Telemarketers prey on older people and many younger people as well. They may call you up and offer you an upgrade on a credit card. Or ask you to update your health insurance policy. All they really want from you is your bank account number.

Anyone may be targeted for Internet, mail and telephone fraud. The federal government says banks across the nation help these bad guy companies and individuals do their crooked business.

Banks are supposed to know their customers. They should take action when they see unusual flows of money going out of consumer accounts to well-known scammers. The trouble is the banks are making money on this business.

For example, from 2007 to 2009 Zions Bank in Salt Lake City, Utah sent $39 million from customer accounts to bank accounts in Canada, India and the Caribbean. This resulted in insufficient funds in thousands of accounts.

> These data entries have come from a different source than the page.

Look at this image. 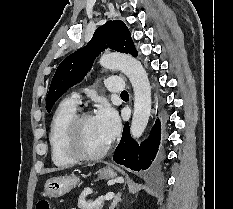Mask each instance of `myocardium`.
Here are the masks:
<instances>
[{"label":"myocardium","instance_id":"myocardium-1","mask_svg":"<svg viewBox=\"0 0 233 209\" xmlns=\"http://www.w3.org/2000/svg\"><path fill=\"white\" fill-rule=\"evenodd\" d=\"M92 117L90 112H80L73 116L69 121L64 137V146L67 154L76 161H93L104 157L110 149L108 142L100 151L88 153L81 149L79 145V129L82 122Z\"/></svg>","mask_w":233,"mask_h":209}]
</instances>
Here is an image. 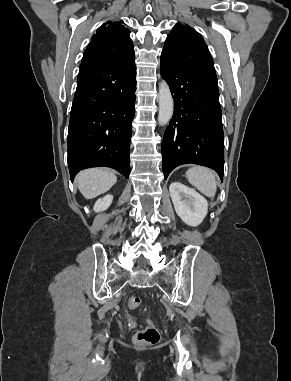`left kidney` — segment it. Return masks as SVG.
<instances>
[{
	"instance_id": "5707ae66",
	"label": "left kidney",
	"mask_w": 291,
	"mask_h": 381,
	"mask_svg": "<svg viewBox=\"0 0 291 381\" xmlns=\"http://www.w3.org/2000/svg\"><path fill=\"white\" fill-rule=\"evenodd\" d=\"M169 191L174 209L182 221L193 227L201 224L208 212L207 200L179 182L171 183Z\"/></svg>"
}]
</instances>
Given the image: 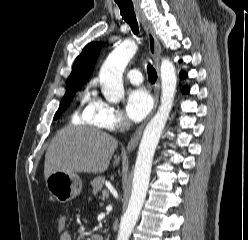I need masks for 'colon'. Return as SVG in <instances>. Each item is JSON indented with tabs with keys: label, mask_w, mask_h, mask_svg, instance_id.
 <instances>
[{
	"label": "colon",
	"mask_w": 248,
	"mask_h": 240,
	"mask_svg": "<svg viewBox=\"0 0 248 240\" xmlns=\"http://www.w3.org/2000/svg\"><path fill=\"white\" fill-rule=\"evenodd\" d=\"M67 217L64 214H61L58 216L57 218V222H56V227H57V231L61 234L65 231H67Z\"/></svg>",
	"instance_id": "obj_1"
}]
</instances>
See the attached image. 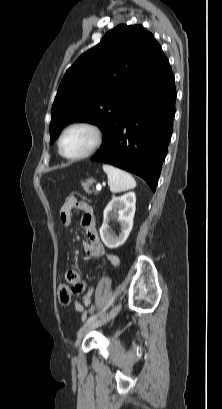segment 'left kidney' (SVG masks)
I'll list each match as a JSON object with an SVG mask.
<instances>
[{"mask_svg":"<svg viewBox=\"0 0 222 409\" xmlns=\"http://www.w3.org/2000/svg\"><path fill=\"white\" fill-rule=\"evenodd\" d=\"M136 196L134 192H128L120 197L113 198L103 212V224L100 228V237L110 249L117 248L125 243L133 226V218L135 214ZM117 218L121 224V232L119 236H114L107 222Z\"/></svg>","mask_w":222,"mask_h":409,"instance_id":"1","label":"left kidney"}]
</instances>
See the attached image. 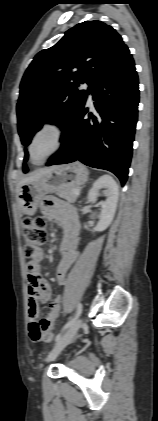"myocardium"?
Masks as SVG:
<instances>
[{
	"instance_id": "f54148a6",
	"label": "myocardium",
	"mask_w": 158,
	"mask_h": 421,
	"mask_svg": "<svg viewBox=\"0 0 158 421\" xmlns=\"http://www.w3.org/2000/svg\"><path fill=\"white\" fill-rule=\"evenodd\" d=\"M47 129L52 130L55 134L54 148L41 160L34 161L33 157H32L33 143H34L35 139L37 138V136L41 132H43L44 130H47ZM64 139H65V127L60 120L54 119V118H49V119H45L44 121H42L33 130L32 134L30 136L29 142H28L27 152H28V157H29L30 162L34 165H41V164L45 163L49 158H51L53 155H55L61 149V147L64 143Z\"/></svg>"
}]
</instances>
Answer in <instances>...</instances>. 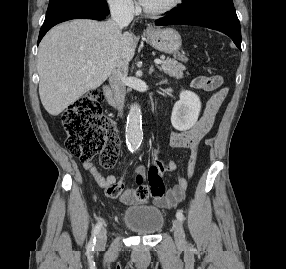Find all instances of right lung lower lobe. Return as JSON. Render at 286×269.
Segmentation results:
<instances>
[{
    "label": "right lung lower lobe",
    "instance_id": "right-lung-lower-lobe-1",
    "mask_svg": "<svg viewBox=\"0 0 286 269\" xmlns=\"http://www.w3.org/2000/svg\"><path fill=\"white\" fill-rule=\"evenodd\" d=\"M108 14L94 12V11H88V10H76L71 11L68 13H64L61 15H57L48 19H45L39 33L38 38V44L43 38V36L46 34V32L51 29L53 26H55L58 23L71 20V19H77V18H86V19H95V20H103L105 19V16Z\"/></svg>",
    "mask_w": 286,
    "mask_h": 269
}]
</instances>
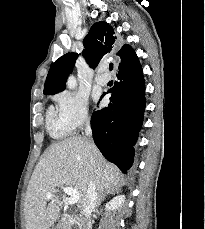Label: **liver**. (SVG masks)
<instances>
[{"instance_id":"1","label":"liver","mask_w":205,"mask_h":229,"mask_svg":"<svg viewBox=\"0 0 205 229\" xmlns=\"http://www.w3.org/2000/svg\"><path fill=\"white\" fill-rule=\"evenodd\" d=\"M91 179L100 193L117 186L122 175L89 139L74 136L52 144L36 165L27 187L24 204L26 229H50L62 206L57 189L61 186L79 192L78 205L81 208ZM48 192L53 193L49 203Z\"/></svg>"}]
</instances>
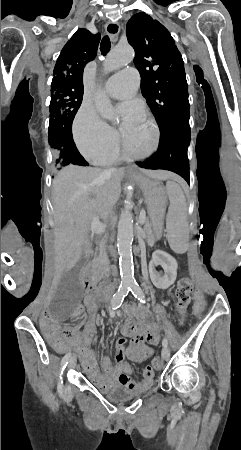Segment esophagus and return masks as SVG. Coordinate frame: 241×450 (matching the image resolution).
<instances>
[{"label":"esophagus","mask_w":241,"mask_h":450,"mask_svg":"<svg viewBox=\"0 0 241 450\" xmlns=\"http://www.w3.org/2000/svg\"><path fill=\"white\" fill-rule=\"evenodd\" d=\"M105 30L111 39H115L120 32V26L116 22H107L105 25Z\"/></svg>","instance_id":"1"}]
</instances>
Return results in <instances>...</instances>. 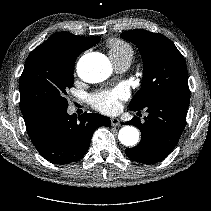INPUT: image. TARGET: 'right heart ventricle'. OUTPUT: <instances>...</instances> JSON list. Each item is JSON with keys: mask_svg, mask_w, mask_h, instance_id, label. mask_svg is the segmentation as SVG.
<instances>
[{"mask_svg": "<svg viewBox=\"0 0 211 211\" xmlns=\"http://www.w3.org/2000/svg\"><path fill=\"white\" fill-rule=\"evenodd\" d=\"M108 53L113 64L119 62L131 63L134 57L132 46L118 38H112L107 43Z\"/></svg>", "mask_w": 211, "mask_h": 211, "instance_id": "right-heart-ventricle-1", "label": "right heart ventricle"}]
</instances>
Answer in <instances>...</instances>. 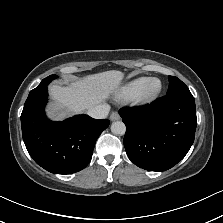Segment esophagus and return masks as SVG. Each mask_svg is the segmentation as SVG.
<instances>
[{
  "mask_svg": "<svg viewBox=\"0 0 223 223\" xmlns=\"http://www.w3.org/2000/svg\"><path fill=\"white\" fill-rule=\"evenodd\" d=\"M110 120L111 121H116V120H120V115L118 114V112H113L111 115H110Z\"/></svg>",
  "mask_w": 223,
  "mask_h": 223,
  "instance_id": "34e87169",
  "label": "esophagus"
}]
</instances>
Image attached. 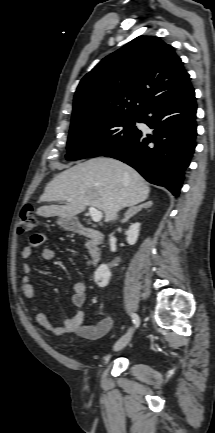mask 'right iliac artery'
<instances>
[{"instance_id": "obj_1", "label": "right iliac artery", "mask_w": 215, "mask_h": 433, "mask_svg": "<svg viewBox=\"0 0 215 433\" xmlns=\"http://www.w3.org/2000/svg\"><path fill=\"white\" fill-rule=\"evenodd\" d=\"M131 317H132V320H133V323L135 324V326L138 327L139 326V317H138V315L135 314V313H132Z\"/></svg>"}]
</instances>
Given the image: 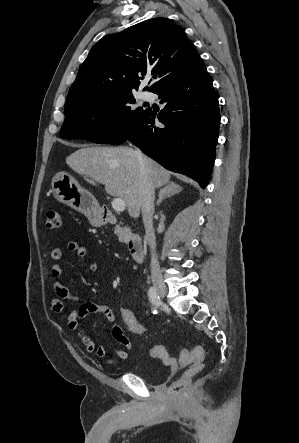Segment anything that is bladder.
I'll use <instances>...</instances> for the list:
<instances>
[{"label": "bladder", "instance_id": "obj_1", "mask_svg": "<svg viewBox=\"0 0 299 443\" xmlns=\"http://www.w3.org/2000/svg\"><path fill=\"white\" fill-rule=\"evenodd\" d=\"M133 372L149 383L157 382L164 378V374H156L153 371L139 369L137 365L133 367Z\"/></svg>", "mask_w": 299, "mask_h": 443}]
</instances>
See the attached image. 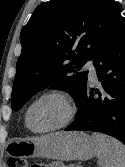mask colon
<instances>
[{
    "label": "colon",
    "mask_w": 125,
    "mask_h": 167,
    "mask_svg": "<svg viewBox=\"0 0 125 167\" xmlns=\"http://www.w3.org/2000/svg\"><path fill=\"white\" fill-rule=\"evenodd\" d=\"M8 167H39V165L28 166L24 159L20 157H11L8 160Z\"/></svg>",
    "instance_id": "colon-1"
}]
</instances>
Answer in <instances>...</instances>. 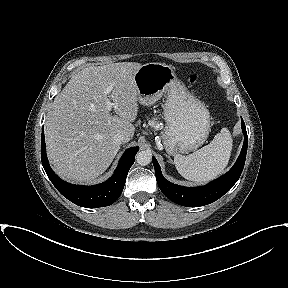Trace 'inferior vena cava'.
Returning a JSON list of instances; mask_svg holds the SVG:
<instances>
[{"mask_svg": "<svg viewBox=\"0 0 288 288\" xmlns=\"http://www.w3.org/2000/svg\"><path fill=\"white\" fill-rule=\"evenodd\" d=\"M114 138H115V140H116L117 142H119V143L125 142V137H124V135H122V134H116Z\"/></svg>", "mask_w": 288, "mask_h": 288, "instance_id": "1", "label": "inferior vena cava"}]
</instances>
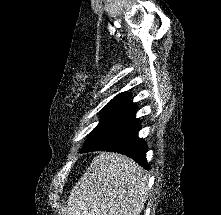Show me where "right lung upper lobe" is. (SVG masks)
I'll use <instances>...</instances> for the list:
<instances>
[{
  "label": "right lung upper lobe",
  "mask_w": 221,
  "mask_h": 215,
  "mask_svg": "<svg viewBox=\"0 0 221 215\" xmlns=\"http://www.w3.org/2000/svg\"><path fill=\"white\" fill-rule=\"evenodd\" d=\"M137 106L124 92L114 97L103 109L101 115L126 118L136 112Z\"/></svg>",
  "instance_id": "1"
}]
</instances>
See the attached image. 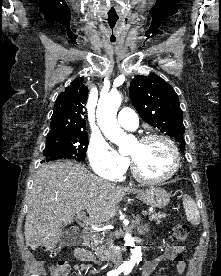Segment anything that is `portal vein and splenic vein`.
I'll return each mask as SVG.
<instances>
[{
    "mask_svg": "<svg viewBox=\"0 0 221 276\" xmlns=\"http://www.w3.org/2000/svg\"><path fill=\"white\" fill-rule=\"evenodd\" d=\"M141 214H142L143 216H146V215H147V211L143 210V211L141 212ZM77 217H78V219H80L83 223H85V224H87V225H92V226L94 225V222H93L91 219H89L88 217H86L85 212L78 213Z\"/></svg>",
    "mask_w": 221,
    "mask_h": 276,
    "instance_id": "obj_1",
    "label": "portal vein and splenic vein"
}]
</instances>
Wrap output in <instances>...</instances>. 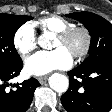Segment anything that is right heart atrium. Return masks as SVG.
<instances>
[{
	"label": "right heart atrium",
	"instance_id": "right-heart-atrium-1",
	"mask_svg": "<svg viewBox=\"0 0 112 112\" xmlns=\"http://www.w3.org/2000/svg\"><path fill=\"white\" fill-rule=\"evenodd\" d=\"M13 45L22 56H27L35 50L37 37L32 23H24L15 31Z\"/></svg>",
	"mask_w": 112,
	"mask_h": 112
}]
</instances>
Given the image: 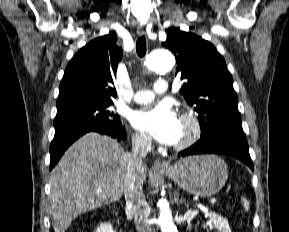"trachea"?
Instances as JSON below:
<instances>
[{
    "label": "trachea",
    "mask_w": 289,
    "mask_h": 232,
    "mask_svg": "<svg viewBox=\"0 0 289 232\" xmlns=\"http://www.w3.org/2000/svg\"><path fill=\"white\" fill-rule=\"evenodd\" d=\"M136 52L139 57H144L146 54V38L141 36L137 39L136 42Z\"/></svg>",
    "instance_id": "3493384b"
}]
</instances>
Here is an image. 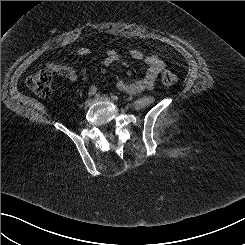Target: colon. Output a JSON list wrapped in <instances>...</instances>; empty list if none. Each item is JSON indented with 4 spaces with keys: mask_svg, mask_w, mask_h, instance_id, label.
Segmentation results:
<instances>
[{
    "mask_svg": "<svg viewBox=\"0 0 245 245\" xmlns=\"http://www.w3.org/2000/svg\"><path fill=\"white\" fill-rule=\"evenodd\" d=\"M176 80V75L171 71H165L161 77L165 86L173 85ZM26 84L38 97L48 98L52 93V74L46 69H40L27 78Z\"/></svg>",
    "mask_w": 245,
    "mask_h": 245,
    "instance_id": "5ec220e1",
    "label": "colon"
}]
</instances>
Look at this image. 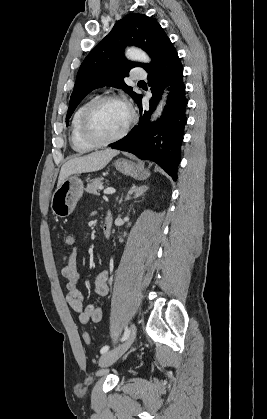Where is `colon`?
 <instances>
[{
	"mask_svg": "<svg viewBox=\"0 0 267 419\" xmlns=\"http://www.w3.org/2000/svg\"><path fill=\"white\" fill-rule=\"evenodd\" d=\"M63 243L65 244V246H67L68 248L72 247L75 245V238L71 233H66L63 236ZM83 340L86 344H89L91 342V338L88 332H84L83 333Z\"/></svg>",
	"mask_w": 267,
	"mask_h": 419,
	"instance_id": "5ec220e1",
	"label": "colon"
}]
</instances>
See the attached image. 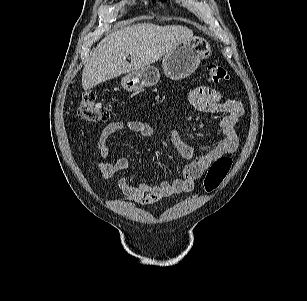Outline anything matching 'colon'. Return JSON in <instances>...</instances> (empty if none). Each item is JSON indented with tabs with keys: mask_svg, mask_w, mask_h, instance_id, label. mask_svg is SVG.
<instances>
[{
	"mask_svg": "<svg viewBox=\"0 0 307 301\" xmlns=\"http://www.w3.org/2000/svg\"><path fill=\"white\" fill-rule=\"evenodd\" d=\"M208 78L213 83H222L229 79L228 71L220 65L208 66ZM79 115L90 123L104 122L110 116V108L97 100L93 92H85L80 101ZM232 165V159L222 156L216 159L208 168L204 179L207 192L214 191L224 180Z\"/></svg>",
	"mask_w": 307,
	"mask_h": 301,
	"instance_id": "1",
	"label": "colon"
}]
</instances>
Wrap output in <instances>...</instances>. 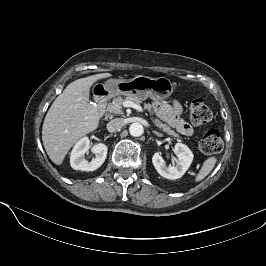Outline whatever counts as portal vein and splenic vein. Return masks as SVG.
Returning a JSON list of instances; mask_svg holds the SVG:
<instances>
[{"label":"portal vein and splenic vein","instance_id":"portal-vein-and-splenic-vein-1","mask_svg":"<svg viewBox=\"0 0 266 266\" xmlns=\"http://www.w3.org/2000/svg\"><path fill=\"white\" fill-rule=\"evenodd\" d=\"M123 106L124 107H131V108H134V109H136V110H138L140 112H143V108L140 105L135 104L132 101H124Z\"/></svg>","mask_w":266,"mask_h":266}]
</instances>
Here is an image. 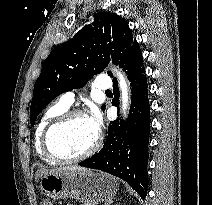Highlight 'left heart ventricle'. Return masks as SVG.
<instances>
[{
  "mask_svg": "<svg viewBox=\"0 0 212 205\" xmlns=\"http://www.w3.org/2000/svg\"><path fill=\"white\" fill-rule=\"evenodd\" d=\"M96 136L86 117H75L56 131L53 145L59 154L74 157L86 151Z\"/></svg>",
  "mask_w": 212,
  "mask_h": 205,
  "instance_id": "1",
  "label": "left heart ventricle"
}]
</instances>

The bank was able to charge those accounts $20 million in overdraft fees.

During those years, tens of thousands of Americans complained to the authorities. The federal government has brought a criminal case against Zions Bank. The lawsuit says Zions Bank, “Gave fraudulent marketers direct access to every bank account in the United States.”

A bank official said, “Every red flag went off in my head.” He did nothing because the business was a “gold mine.” Another bank official said, “Turning them off and sending them elsewhere is not an option.”

The government says banks must not only know their customers, but also their customers’ customers. This case is a warning to the industry.

When buying over the Internet, telephone or mail from a company you do not know, practice buyer beware!